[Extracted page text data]
--- --- ---

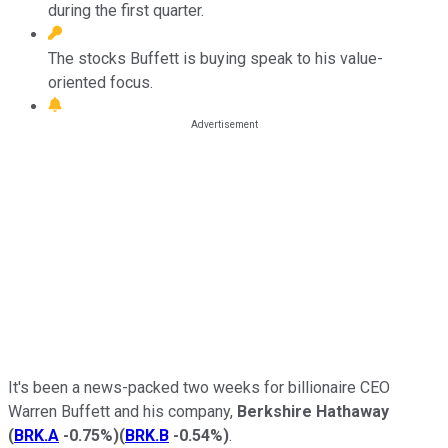
during the first quarter.
The stocks Buffett is buying speak to his value-
oriented focus.
It's been a news-packed two weeks for billionaire CEO
Warren Buffett and his company,
Berkshire Hathaway
(
BRK.A
-0.75%
)
(
BRK.B
-0.54%
)
.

--- --- ---

**Exercise goal:** Print the line that contains "It's been a", then every later line of the entries above up to and including the last, all exactly as written.

**Result of this task:**
It's been a news-packed two weeks for billionaire CEO
Warren Buffett and his company,
Berkshire Hathaway
(
BRK.A
-0.75%
)
(
BRK.B
-0.54%
)
.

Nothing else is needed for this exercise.